Data supplied:
━━━━━━━━━━━━━━━━━━━━━━━━━━━━━━

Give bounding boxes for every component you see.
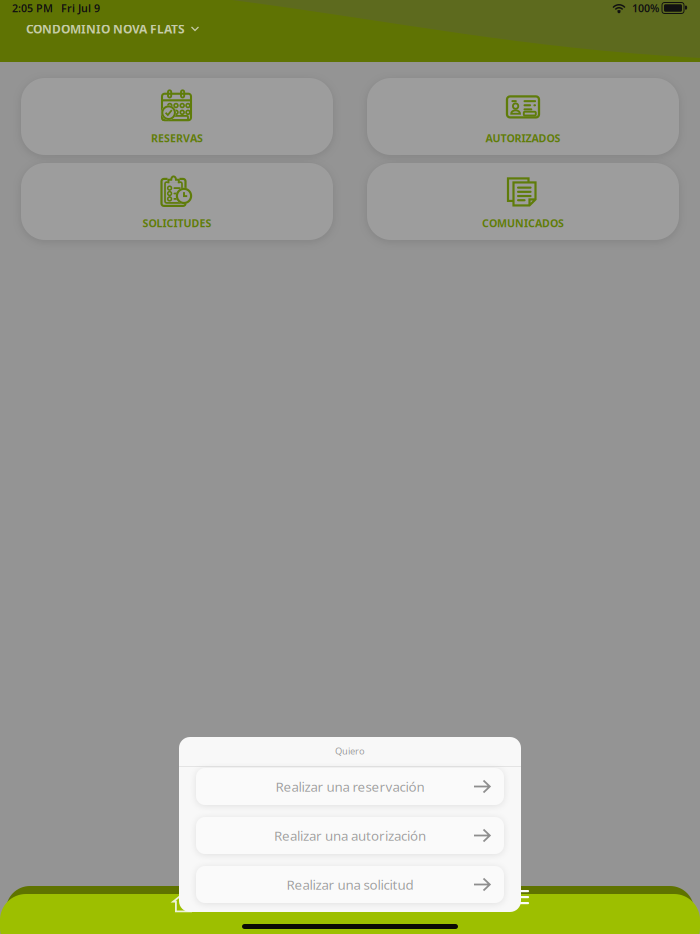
button[interactable]: Realizar una solicitud [196, 866, 504, 903]
button[interactable]: RESERVAS [21, 78, 333, 155]
staticText: COMUNICADOS [482, 216, 564, 230]
staticText: Realizar una solicitud [286, 876, 414, 893]
button[interactable]: AUTORIZADOS [367, 78, 679, 155]
staticText: Quiero [335, 745, 365, 757]
button[interactable]: Inicio [171, 892, 196, 913]
staticText: Realizar una autorización [274, 827, 426, 844]
button[interactable]: Realizar una autorización [196, 817, 504, 854]
staticText: CONDOMINIO NOVA FLATS [26, 21, 185, 37]
staticText: 2:05 PM [12, 1, 53, 15]
button[interactable]: COMUNICADOS [367, 163, 679, 240]
staticText: Realizar una reservación [276, 778, 424, 795]
staticText: 100% [632, 1, 659, 15]
staticText: RESERVAS [151, 131, 203, 145]
staticText: SOLICITUDES [142, 216, 212, 230]
staticText: Fri Jul 9 [61, 1, 100, 15]
button[interactable]: Realizar una reservación [196, 768, 504, 805]
button[interactable]: SOLICITUDES [21, 163, 333, 240]
button[interactable]: Menú [505, 890, 529, 905]
button[interactable]: CONDOMINIO NOVA FLATS [26, 21, 199, 37]
staticText: AUTORIZADOS [486, 131, 560, 145]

━━━━━━━━━━━━━━━━━━━━━━━━━━━━━━

Problem details: Determine how many lines in the listing include the string "staticText", and answer with that number alone.

Task output: 12